Komnas HAM: Perppu Cipta Kerja Bertentangan Dengan Putusan MK
SinPo.id - Komisi Nasional Hak Asasi Manusia (Komnas HAM), menilai penerbitan Peraturan Pemerintah Pengganti Undang-Undang (Perppu) Cipta Kerja bertentangan dengan putusan Mahkamah Konstitusi (MK) No. 91/PUUXVIII/2020.
Ketua Komnas HAM Atnike Nova Sigiro mengatakan, penerbitan Perppu Nomor 2 Tahun 2022 tentang Cipta Kerja pada tanggal 30 Desember 2022 yang diterbitkan Presiden Joko Widodo itu, dinilai tertutup dan tiba-tiba.
"Masyarakat baru mendapatkan informasi atas peraturan tersebut pada hari yang sama saat Presiden mengumumkannya kepada publik," kata Atnike dalam keterangannya, Jumat 13 Januari 2023.
Padahal, kata Atnike, dalam Pasal 5 huruf g UU No. 12/2011 tentang Pembentukan Peraturan Perundang-undangan sebagaimana terakhir diubah dengan UU No. 13/2022 ditegaskan bahwa dalam setiap pembentukan perundang-undangan, dimulai dari perencanaan, penyusunan, pembahasan, pengesahan atau penetapan, dan pengundangan, harus memenuhi asas keterbukaan.

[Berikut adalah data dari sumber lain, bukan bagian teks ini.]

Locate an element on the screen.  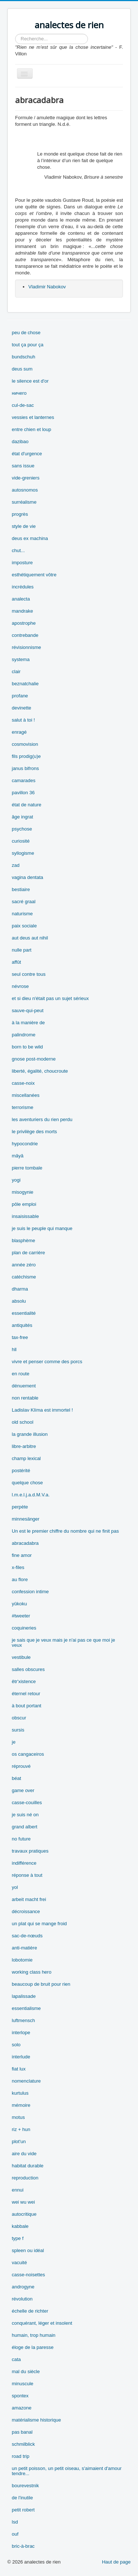
matérialisme historique is located at coordinates (36, 2420).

"Yakni bersifat transparan dan memberikan akses bagi masyarakat untuk memberikan masukan," kata Atnike.
Atnike mengatakan, dalam perspektif HAM, asas keterbukaan publik termasuk di dalamnya hak untuk berpartisipasi dan hak atas informasi publik wajib dihormati dan dipenuhi oleh negara.
"Hak-hak dimaksud dijamin dalam Pasal 28C Ayat (2) dan Pasal 28E Ayat (3) UUD RI 1945 jo. Pasal 19, Pasal 21, Pasal 22 Ayat (1) dan Pasal 25 Kovenan Internasional tentang Hak Sipil dan Politik dan Pasal 14 ayat (1) dan (2), Pasal 23 Ayat 2, dan Bab Partisipasi Masyarakat UU HAM yang dimuat dari Pasal 100 hingga Pasal 103. Dalam perspektif formil, Perppu harus ditetapkan berdasarkan kegentingan yang memaksa," urainya.
Menurutnya, Presiden berwenang menetapkan perppu dalam kegentingan yang memaksa. Namun, dalam hal penetapan Perppu Cipta Kerja, telah menimbulkan persoalan baru karena menegasikan Putusan Mahkamah Konstitusi Nomor 91/PUU-XVIII/2020 yang meminta supaya pemerintah melakukan perbaikan dalam proses penyusunan UU Cipta Kerja dengan memenuhi hak publik untuk berpartisipasi secara bermakna.
"Karakteristik Perppu justru meniadakan partisipasi publik yang bermakna, karena penerbitannya menjadi kewenangan subyektif Presiden selaku kepala negara," ujarnya.
Selain itu kata dia, pembentukan Perppu Cipta Kerja ini bertentangan dengan perintah di dalam pertimbangan putusan MK tersebut, yang seharusnya ada partisipasi bermakna dalam pembahasan kembali UU Cipta Kerja yang dilakukan dalam waktu dua tahun sejak Putusan MK tersebut dibacakan.
"Partisipasi publik tersebut terutama diperuntukkan bagi kelompok yangterdampak langsung atau memiliki perhatian terhadap UU Cipta Kerja," katanya.